Amazon has brought a new AI compute backbone online while expanding its Asia strategy. The company said Project Rainier is now fully operational, delivering one of the world’s largest clusters for training and serving advanced models.
In parallel, South Korea’s presidential office announced that Amazon Web Services will invest at least $5 billion in South Korea by 2031, about CAD$6.9 billion, to build new AI data centres near Seoul. Together, the moves highlight how hyperscale AI demand is reshaping capital allocation, site choices, and public incentives.
Anthropic Capacity on Trainium2 Chips
Under Rainier, AWS has aggregated nearly half a million Trainium2 chips across multiple U.S. facilities to accelerate frontier model training, with anchor usage from Anthropic. Amazon says Anthropic will scale to more than one million Trainium2 devices by the end of 2025 for both training and inference on Claude, a material step up from prior compute budgets.
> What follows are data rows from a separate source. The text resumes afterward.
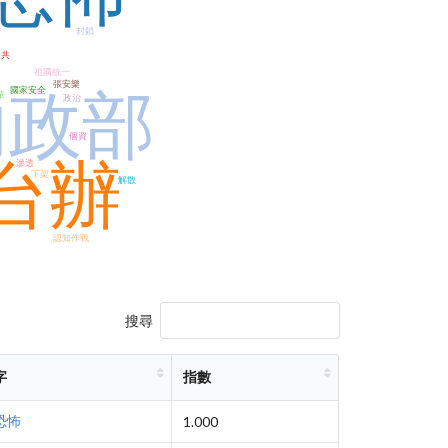
封鎖
中共
祖國統一
張安樂
國家安全
內政部
華
政治
個資
台辦
滲透
下架
解散
認知作戰
搜尋
字
指數
恐怖
1.000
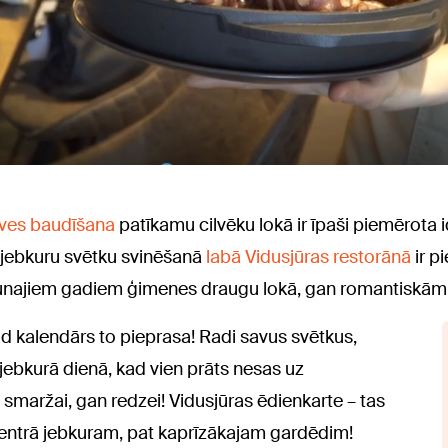
uves baudīšana
patīkamu cilvēku lokā ir īpaši piemērota i
ļ jebkuru svētku svinēšanā
labā Vidusjūras restorānā
ir p
najiem gadiem ģimenes draugu lokā, gan romantiskām 
 kad kalendārs to pieprasa! Radi savus svētkus,
jebkurā dienā, kad vien prāts nesas uz
maržai, gan redzei! Vidusjūras ēdienkarte – tas
centrā jebkuram, pat kaprīzākajam gardēdim!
The company frames Rainier as a repeatable pattern for rapid delivery of AI supercomputing capacity. “Project Rainier is one of AWS’s most ambitious undertakings to date,” said Ron Diamant. The operational question now shifts from chip counts to interconnect reliability, thermal performance, and workload scheduling at cluster scale.
Korea Build Signals Regional Strategy
Seoul’s announcement positions AWS to deepen its Northeast Asia footprint, with phased delivery through 2031 on the city’s outskirts. The spend of at least $5 billion in South Korea, about CAD$6.9 billion, complements
June’s plan where AWS joined SK Group on a $4 billion Ulsan AI data centre, about CAD$5.5 billion. Location matters, given latency to Korean users, existing cloud regions, and proximity to key semiconductor suppliers. The initiative also sits within broader APEC commitments. “We’ve invested and committed to investment of an additional $40 billion across 14 non U.S. APEC economies between now and 2028,” Garman said at an APEC event. Execution in Korea will hinge on timely permits, grid connections, and local contracting capacity.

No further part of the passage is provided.